McGovern did not cross-examine any witness, other than basic questions without direction and which favored the prosecution. He didn’t offer Andreotti’s version or any version of events that conflicted with the prosecution. McGovern did not put any witness on the stand except for Andreotti, and he suggested that Andreotti NOT invite his family and friends to the trial.
There were other shady maneuvers done to ensure Andreotti went away for a long time. The prosecution got him removed from his home with his wife by stating that his wife had volunteered to be a witness. They accused him of obstructing justice because he’d spoken to his wife about the case. His wife, who is now his ex-wife, said she never volunteered to be a witness; the FBI “forced” her to be on the list. Ultimately, she was never prepared for trial by the prosecution or called to testify. But due to this alleged “obstruction of justice,” 30 months was added onto Andreotti’s sentence. The entire incident was bizarre considering in criminal law, spousal privilege protects a spouse from testifying against another.

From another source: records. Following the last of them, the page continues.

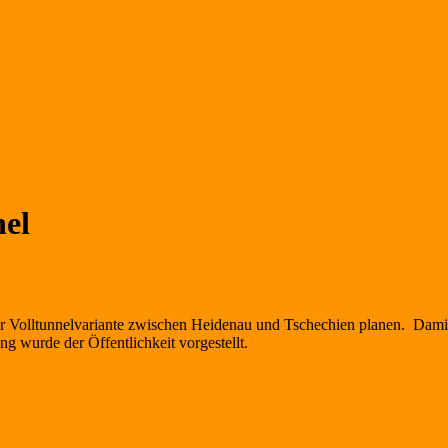
nel
Volltunnelvariante zwischen Heidenau und Tschechien planen. Damit e
g wurde der Öffentlichkeit vorgestellt.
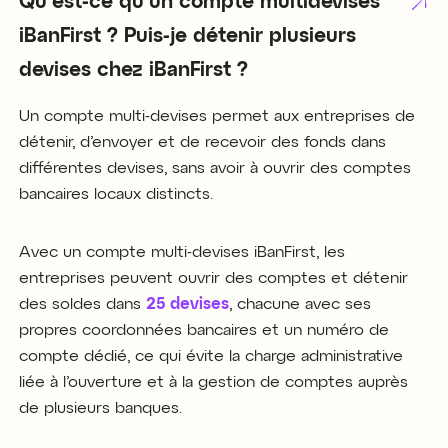
Qu'est-ce qu'un compte multidevises
iBanFirst ? Puis-je détenir plusieurs
devises chez iBanFirst ?
Un compte multi-devises permet aux entreprises de
détenir, d’envoyer et de recevoir des fonds dans
différentes devises, sans avoir à ouvrir des comptes
bancaires locaux distincts.
Avec un compte multi-devises iBanFirst, les
entreprises peuvent ouvrir des comptes et détenir
des soldes dans
25 devises
, chacune avec ses
propres coordonnées bancaires et un numéro de
compte dédié, ce qui évite la charge administrative
liée à l’ouverture et à la gestion de comptes auprès
de plusieurs banques.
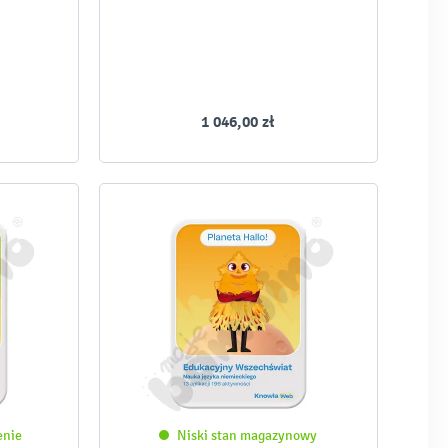
1 046,00 zł
enie
Niski stan magazynowy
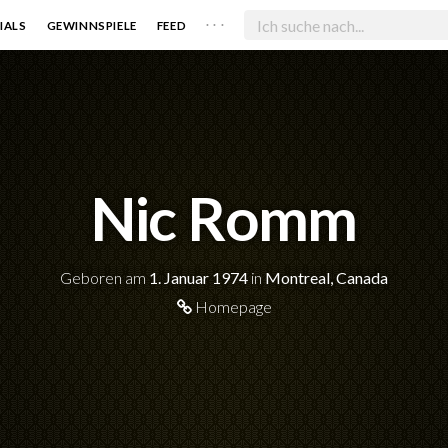
. . .
IALS
GEWINNSPIELE
FEED
Nic Romm
Geboren am
1. Januar 1974
in
Montreal, Canada
Homepage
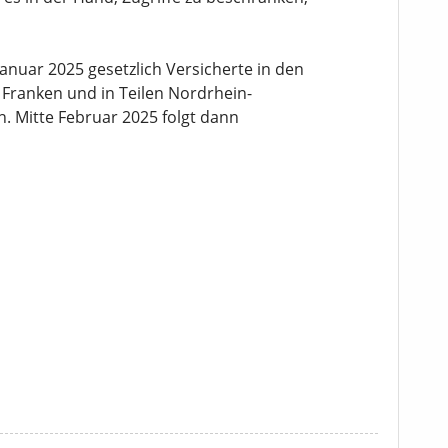
anuar 2025 gesetzlich Versicherte in den
ranken und in Teilen Nordrhein-
. Mitte Februar 2025 folgt dann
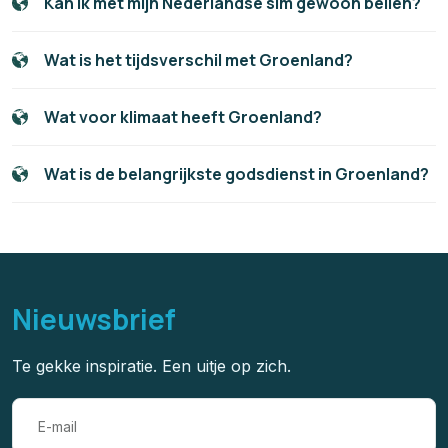
Kan ik met mijn Nederlandse sim gewoon bellen?
Wat is het tijdsverschil met Groenland?
Wat voor klimaat heeft Groenland?
Wat is de belangrijkste godsdienst in Groenland?
Nieuwsbrief
Te gekke inspiratie. Een uitje op zich.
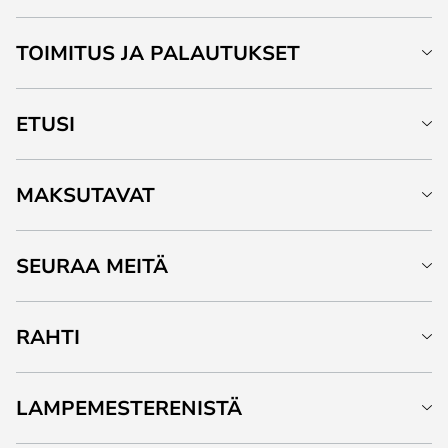
TOIMITUS JA PALAUTUKSET
ETUSI
MAKSUTAVAT
SEURAA MEITÄ
RAHTI
LAMPEMESTERENISTÄ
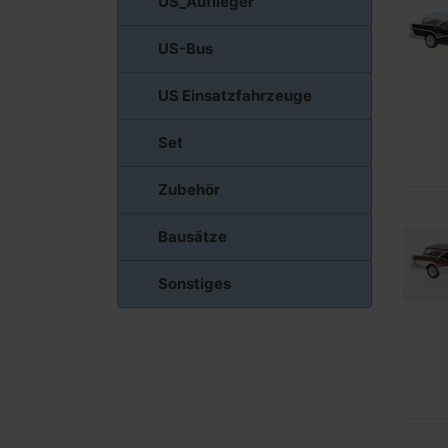
US_Auflieger
US-Bus
US Einsatzfahrzeuge
Set
Zubehör
Bausätze
Sonstiges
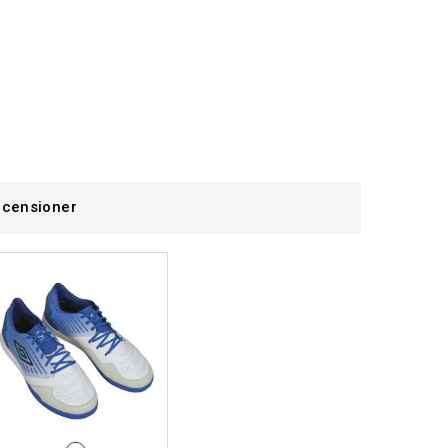
censioner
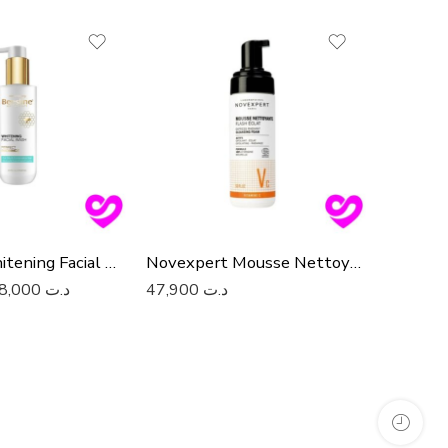
-39%
Beesline Whitening Facial Wash
Novexpert Mousse Nettoyante Flash Éclat
38,000
د.ت
47,900
د.ت
110,000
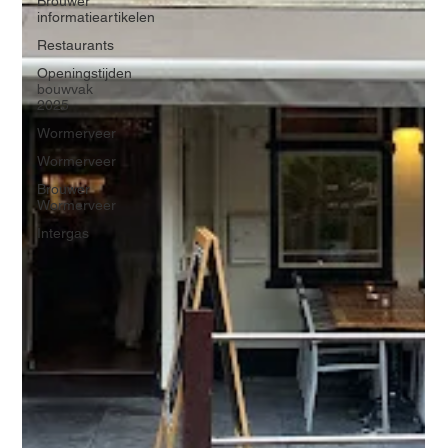
Brouwer
informatieartikelen
Restaurants
Openingstijden
bouwvak
2025
Wormerveer
Wormerveer
Brouwer
Wormerveer
Intergas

Another strange trick that was pulled on Andreotti was not allowing his bookkeeper to discuss at trial a property she bought from him, which was one of the properties where his associate had diverted funds. It would not have increased his sentence. Instead, it was brought up after he was convicted as “relevant conduct” which resulted in an enhancement to his sentence, translating to another 30 months added onto his prison sentence.

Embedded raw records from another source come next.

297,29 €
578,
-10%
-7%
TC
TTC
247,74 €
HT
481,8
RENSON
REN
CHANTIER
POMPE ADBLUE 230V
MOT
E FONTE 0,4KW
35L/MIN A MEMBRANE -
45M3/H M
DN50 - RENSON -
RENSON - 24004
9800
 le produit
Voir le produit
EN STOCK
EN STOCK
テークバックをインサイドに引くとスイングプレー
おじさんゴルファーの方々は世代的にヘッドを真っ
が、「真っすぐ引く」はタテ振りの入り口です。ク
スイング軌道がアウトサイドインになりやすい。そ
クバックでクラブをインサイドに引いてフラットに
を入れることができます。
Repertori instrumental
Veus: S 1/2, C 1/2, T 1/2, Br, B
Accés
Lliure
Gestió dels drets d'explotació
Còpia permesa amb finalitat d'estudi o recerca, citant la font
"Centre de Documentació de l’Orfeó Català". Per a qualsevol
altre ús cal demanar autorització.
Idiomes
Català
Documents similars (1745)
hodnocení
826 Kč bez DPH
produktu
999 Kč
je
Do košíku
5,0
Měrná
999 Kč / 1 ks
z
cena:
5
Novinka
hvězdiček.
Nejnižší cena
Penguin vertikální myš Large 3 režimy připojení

Andreotti isn’t trying to escape responsibility for the loss of the money, after all it was his business, and his mistakes. However, there was no deliberate intent to defraud, nor did he benefit from the loss. Certainly, he should not have been sentenced to 12 years in prison, which is longer than a conviction of this type would require. By comparison, Theranos’ Elizabeth Holmes was sentenced to less time than Andreotti, and she defrauded investors out of hundreds of millions of dollars.
His recorded meetings with McGovern show there is collusion going on between the court-appointed attorneys and prosecutors. McGovern gets referrals from the prosecution, and in order for those referrals to keep coming, I believe he’s expected to compromise his defense of clients. When Andreotti asked McGovern if he could hire him personally, he said McGovern responded and said no, “The government is my client.” That’s why Andreotti started recording his phone calls with him. At the very least, McGovern violated ethical rules by assisting the prosecution during trial, and for failing to report this “deal.”

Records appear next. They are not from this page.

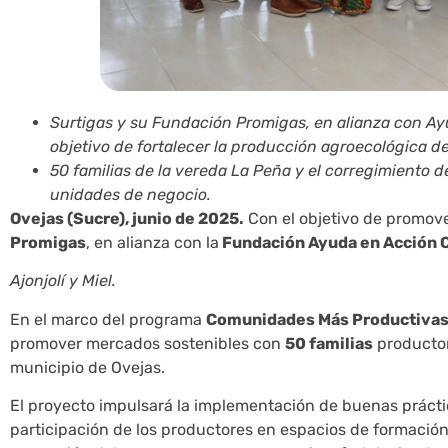
Surtigas y su Fundación Promigas, en alianza con A
objetivo de fortalecer la producción agroecológica de 
50 familias de la vereda La Peña y el corregimiento 
unidades de negocio.
Ovejas (Sucre), junio de 2025.
Con el objetivo de promover
Promigas
, en alianza con la
Fundación Ayuda en Acción 
Ajonjolí y Miel.
En el marco del programa
Comunidades Más Productivas
promover mercados sostenibles con
50 familias
productor
municipio de Ovejas.
El proyecto impulsará la implementación de buenas prácti
participación de los productores en espacios de formació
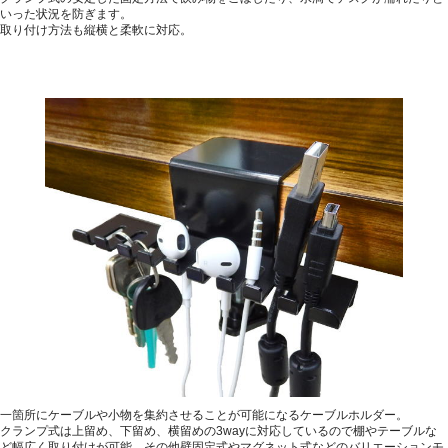
いった状況を防ぎます。
取り付け方法も縦横と柔軟に対応。
一箇所にケーブルや小物を集約させることが可能になるケーブルホルダー。
クランプ式は上留め、下留め、横留めの3wayに対応しているので棚やテーブルな
ど幅広く取り付けが可能。その他壁固定式やマグネット式などのバリエーションモ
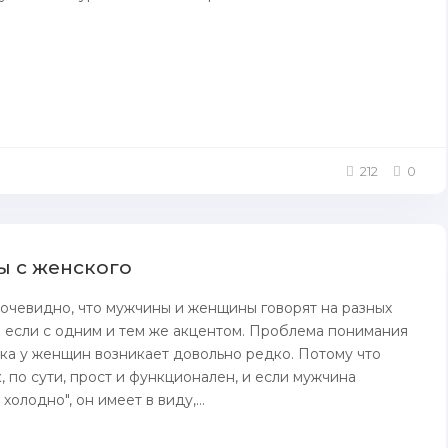
212
0
 с женского
чевидно, что мужчины и женщины говорят на разных
е если с одним и тем же акцентом. Проблема понимания
ка у женщин возникает довольно редко. Потому что
, по сути, прост и функционален, и если мужчина
холодно", он имеет в виду,...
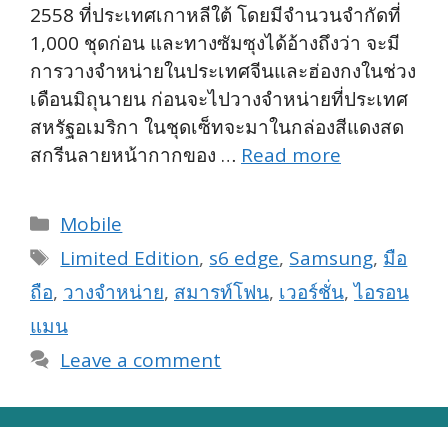
2558 ที่ประเทศเกาหลีใต้ โดยมีจำนวนจำกัดที่
1,000 ชุดก่อน และทางซัมซุงได้อ้างถึงว่า จะมี
การวางจำหน่ายในประเทศจีนและฮ่องกงในช่วง
เดือนมิถุนายน ก่อนจะไปวางจำหน่ายที่ประเทศ
สหรัฐอเมริกา ในชุดเซ็ทจะมาในกล่องสีแดงสด
สกรีนลายหน้ากากของ …
Read more
Categories
Mobile
Tags
Limited Edition
,
s6 edge
,
Samsung
,
มือ
ถือ
,
วางจำหน่าย
,
สมารท์โฟน
,
เวอร์ชั่น
,
ไอรอน
แมน
Leave a comment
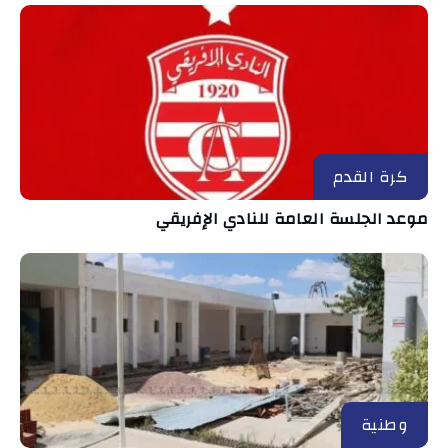
كرة القدم
موعد الجلسة العامة للنادي الإفريقي
وطنية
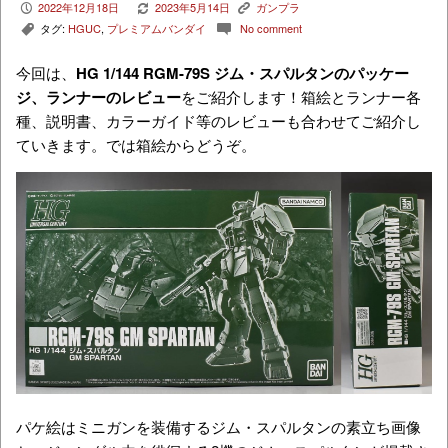
2022年12月18日
2023年5月14日
ガンプラ
P
V
K
タグ:
HGUC
,
プレミアムバンダイ
No comment
,
c
今回は、
HG 1/144 RGM-79S ジム・スパルタンのパッケー
ジ、ランナーのレビュー
をご紹介します！箱絵とランナー各
種、説明書、カラーガイド等のレビューも合わせてご紹介し
ていきます。では箱絵からどうぞ。
パケ絵はミニガンを装備するジム・スパルタンの素立ち画像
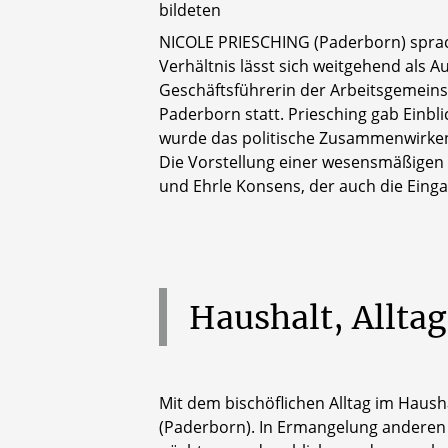
bildeten
NICOLE PRIESCHING (Paderborn) sprach
Verhältnis lässt sich weitgehend als 
Geschäftsführerin der Arbeitsgemeins
Paderborn statt. Priesching gab Einb
wurde das politische Zusammenwirken 
Die Vorstellung einer wesensmäßigen 
und Ehrle Konsens, der auch die Eing
Haushalt,
Alltag
Mit dem bischöflichen Alltag im Haus
(Paderborn). In Ermangelung anderen 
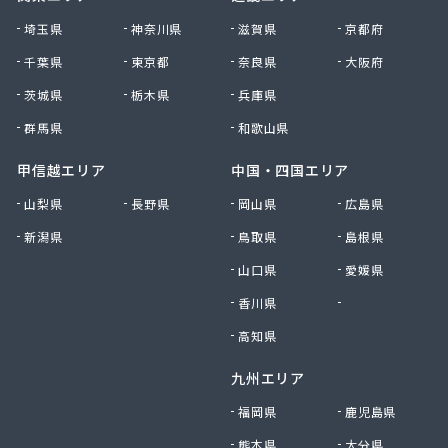
株式会社清川商店
埼玉県
神奈川県
滋賀県
京都府
株式会社西春日井農協JA西春日井エナジーLPガス
千葉県
東京都
奈良県
大阪府
株式会社青木サービス
茨城県
栃木県
兵庫県
株式会社石川鉄沖商店
株式会社石泰商会
群馬県
和歌山県
株式会社第一ガス商会
株式会社鷹羽商店
甲信越エリア
中国・四国エリア
株式会社中屋
山梨県
長野県
岡山県
広島県
株式会社中部燃料
新潟県
鳥取県
島根県
株式会社土川油店 L.P.G充填所
株式会社土川油店稲沢西SS
山口県
愛媛県
株式会社藤源商店
香川県
徳島県
株式会社内田プロパン
株式会社飯田ガス
高知県
株式会社富岡屋石油
九州エリア
株式会社堀井商店
株式会社油金商店
福岡県
鹿児島県
株式会社油直
熊本県
大分県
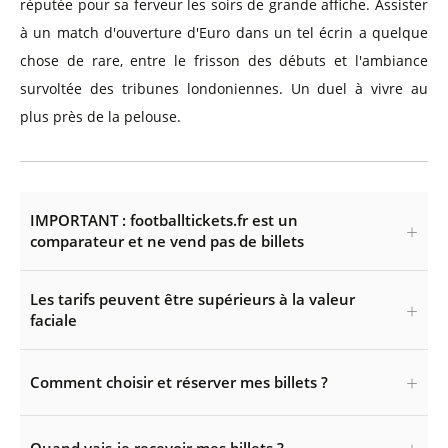
réputée pour sa ferveur les soirs de grande affiche. Assister
à un match d'ouverture d'Euro dans un tel écrin a quelque
chose de rare, entre le frisson des débuts et l'ambiance
survoltée des tribunes londoniennes. Un duel à vivre au
plus près de la pelouse.
IMPORTANT : footballtickets.fr est un
comparateur et ne vend pas de billets
Les tarifs peuvent être supérieurs à la valeur
faciale
Comment choisir et réserver mes billets ?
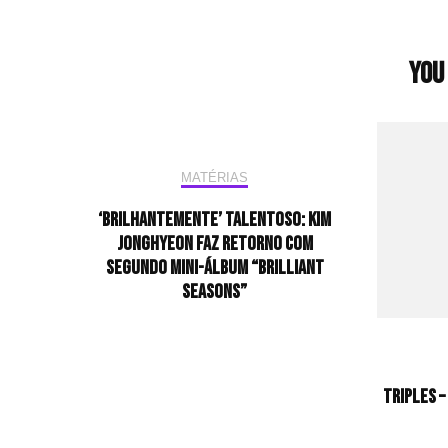
You 
MATÉRIAS
‘Brilhantemente’ talentoso: KIM
JONGHYEON faz retorno com
segundo mini-álbum “Brilliant
Seasons”
tripleS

The legal abuses are continuing as Andreotti works on his appeal. He said the clerk has tried to dismiss his appeal three times for failure to file, but all three times has been reversed. This is concerning since it may show a pattern of dismissing allegations of fraud in order to protect the status quo. He’s had no luck reporting the prosecutors to various enforcement and prosecutorial oversight agencies, he’s usually given the excuse that his appeal is still being litigated.
Fortunately, Andreotti was allowed to transfer to home confinement last winter due to COVID-19. He must have been low-profile enough that the left didn’t block it, in contrast to high-profile conservatives. But his family has suffered immensely. He was unable to see his mother before she died because he was in prison.
Andreotti says, “It was the overzealous, ‘win at all costs’ attitude of the liberal prosecutors and agents of the DOJ Federal Housing Finance Office that caused them to act fraudulently.” He is just getting started on exposing the corruption.